Daytime TV now reaches about 140 million women a week, women who are in the money—and in the market for detergents, beauty aids, foods, baby products and hundreds of other advertisable commodities. But the 25-inch screen offers them little more than sodden, sorrowful soap operas, plus situation-comedy reruns, game shows and old movies. Save for the sell, it might be 1956; except for the pictures, it could be 1936 and the heyday of daytime radio.

Relations & Romance. As in the old days, the housewife is bombarded with programs whose aim is to exploit at least five of the seven deadly sins. Avarice and gluttony are the main components of such game shows as Let's Make a Deal, where husbands and wives bicker as they try to guess the prices of lawn sprinklers and diet bread, and Supermarket Sweep, where grocery shelves are swept clean by tense men with shopping carts racing against a clock. Envy, too, is an important ingredient of the game-show recipe. The housewife who abandons diaper and vacuum cleaner to watch Jeopardy or You Don't Say! sits red-and green-eyed as other women—coifed and dressed in their finest at midday—win money and refrigerators and play charades ("lie, czar, rust . . . Lazarus!") with real, live, ever-popular, never-to-be-forgotten celebrities such as Alan King, Tom Poston, Morey Amsterdam, and what's-his-name.
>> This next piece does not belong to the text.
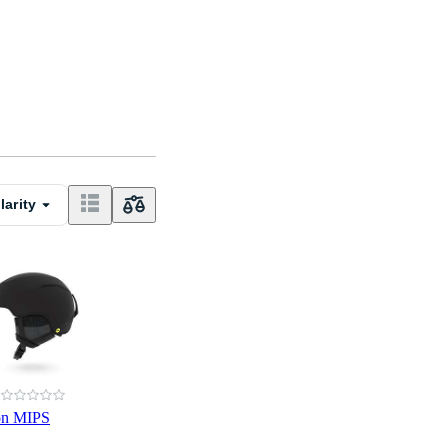
larity
on MIPS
But it is lust that wins the viewers' closest attention. Once the radio soap operas seemed as spotless as if they had been scrubbed down by the sponsor's product; now the TV actors seem to need their mouths washed out with it. The girl who wondered if her parents knew about her abortion used to be put off with a sigh; now she is told outright: "No, they think you have ruptured ovarian cysts." Confidential for Women presents melodramas of domestic relations out of Albee by Metalious. He: "I hope our daughter doesn't turn into a dried up, emasculating . . ." She: "Oh, shut up! If you don't like it, get out of here!" He: "For 23 years you've stripped the manhood right off of me, and I needed you." She: "Wanted, not needed!" Whereupon a "human relations specialist" instantly pops up before the cameras to analyze the situation as "a breakdown in communication and too much dependence on romance."